The retail market share of main power utility PPC is expected to fall by about 50 percent, from its current level of 98 percent, by 2020, to confine the utility’s monopoly and offer leeway for competition, the new bailout plan’s reforms for the Greek electricity market anticipate.
The introduction of NOME-type auctions, as of October, according to the bailout terms, will serve as the tool to bring about PPC’s significant market share loss. PPC is expected to lose about 25 percent of its retail share during the plan’s early stage, before the proportion controlled recedes further.
The government, which has not embraced the NOME-type plan, has no other choice if harsher electricity market reforms are to be avoided. The other alternative would be to break up PPC, establish a new company representing 30 percent – locally dubbed “Little PPC” – and privatize it.
Government sources yesterday infomed that “Little PPC” will remain under state control, describing this as one of the advantages of the new bailout agreement.
According to the NOME-type model, PPC will be obligated to exclusively sell significant amounts of electricity produced at its lignite-fired and hydropower stations to independent, private-sector competitors through auctions at prices reflecting cost of production, beginning this October.
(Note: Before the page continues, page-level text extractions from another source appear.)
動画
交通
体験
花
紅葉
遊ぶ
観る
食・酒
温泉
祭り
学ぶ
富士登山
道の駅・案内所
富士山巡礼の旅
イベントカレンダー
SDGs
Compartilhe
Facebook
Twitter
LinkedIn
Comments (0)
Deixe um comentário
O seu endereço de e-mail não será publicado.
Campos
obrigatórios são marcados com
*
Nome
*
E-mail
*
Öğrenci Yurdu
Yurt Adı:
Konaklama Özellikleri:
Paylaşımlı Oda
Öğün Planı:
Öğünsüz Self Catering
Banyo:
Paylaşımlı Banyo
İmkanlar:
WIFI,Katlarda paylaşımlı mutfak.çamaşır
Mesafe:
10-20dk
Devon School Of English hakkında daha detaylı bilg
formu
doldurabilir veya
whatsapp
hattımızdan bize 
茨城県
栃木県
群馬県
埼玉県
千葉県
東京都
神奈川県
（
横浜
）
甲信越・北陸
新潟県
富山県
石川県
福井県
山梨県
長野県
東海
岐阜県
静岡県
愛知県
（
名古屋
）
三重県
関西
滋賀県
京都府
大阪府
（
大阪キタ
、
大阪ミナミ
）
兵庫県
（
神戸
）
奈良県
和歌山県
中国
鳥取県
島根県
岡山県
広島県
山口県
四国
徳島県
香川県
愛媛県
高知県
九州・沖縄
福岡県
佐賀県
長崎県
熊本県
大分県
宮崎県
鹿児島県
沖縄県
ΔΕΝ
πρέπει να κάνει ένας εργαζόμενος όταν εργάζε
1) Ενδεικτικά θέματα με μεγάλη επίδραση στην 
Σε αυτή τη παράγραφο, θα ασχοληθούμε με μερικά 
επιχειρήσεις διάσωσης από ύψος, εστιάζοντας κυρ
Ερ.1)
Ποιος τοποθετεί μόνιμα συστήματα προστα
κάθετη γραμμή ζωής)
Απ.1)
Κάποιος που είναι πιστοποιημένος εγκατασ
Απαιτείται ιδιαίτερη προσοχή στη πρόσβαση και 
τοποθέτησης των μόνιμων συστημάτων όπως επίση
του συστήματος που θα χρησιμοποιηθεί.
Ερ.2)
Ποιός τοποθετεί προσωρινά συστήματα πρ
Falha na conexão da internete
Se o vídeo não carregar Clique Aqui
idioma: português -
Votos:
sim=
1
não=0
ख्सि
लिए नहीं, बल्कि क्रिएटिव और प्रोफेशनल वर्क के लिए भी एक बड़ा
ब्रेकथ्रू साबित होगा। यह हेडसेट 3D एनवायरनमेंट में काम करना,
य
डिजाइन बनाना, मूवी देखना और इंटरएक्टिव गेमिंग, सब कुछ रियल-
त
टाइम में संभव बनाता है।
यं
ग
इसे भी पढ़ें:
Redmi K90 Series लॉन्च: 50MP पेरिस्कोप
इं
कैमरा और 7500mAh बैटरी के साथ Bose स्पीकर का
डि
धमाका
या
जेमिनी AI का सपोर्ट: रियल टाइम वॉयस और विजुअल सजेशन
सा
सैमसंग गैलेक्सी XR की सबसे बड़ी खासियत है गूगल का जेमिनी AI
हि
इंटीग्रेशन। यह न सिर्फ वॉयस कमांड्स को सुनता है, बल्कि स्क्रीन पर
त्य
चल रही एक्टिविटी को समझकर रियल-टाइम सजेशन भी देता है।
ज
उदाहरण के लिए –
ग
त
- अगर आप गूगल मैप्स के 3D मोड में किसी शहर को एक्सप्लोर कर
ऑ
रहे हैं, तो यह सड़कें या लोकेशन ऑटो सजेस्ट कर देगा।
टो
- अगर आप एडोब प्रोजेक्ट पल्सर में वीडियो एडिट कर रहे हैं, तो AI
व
Buyers will then be able to sell these electricity amounts to household and industrial consumers, the objective being to end the monopoly maintained by PPC in lignite and hydropower, the country’s two cheapest sources for electricity production.
PPC’s current client base numbers 7.4 million consumers. The NOME-type auctions will prompt many of these clients to switch to other electricity companies. Customers belonging to high-consumption categories, where profit margins are greatest, will be particularly keen to go. Independent power companies are expected to target this consumer category.
If the NOME-type auctions fail to intensify competition in Greece’s electricity market, then “other structural reforms will be implemented”, according to the bailout terms, implying the part-privatization plan of PPC. Clear reference to the “Little PPC” plan was avoided in the bailout agreement’s text as a result of the insistence of Greek officials during all-night negotiations with creditor representatives on Monday.
As for the future of IPTO, the country’s power grid operator, the latest bailout agreement calls for the operator to either be privatized or reformed based on an alternative Greek proposal. Rather than privatize IPTO, this latter option calls for fixed assets (networks, lines) to remain part of PPC, the parent company, with management of the grid to be transferred to a new independent company, free of any PPC involvement.
The bailout agreement also demands that the natural gas market be fully liberalized by 2018. The objective here is to divide the market’s trading and network management activities – both currently controlled by gas supply companies with regional monopolies in the wider Athens area, Thessaloniki, and Thessalia, in the mid-northeast – to draw new companies into the market.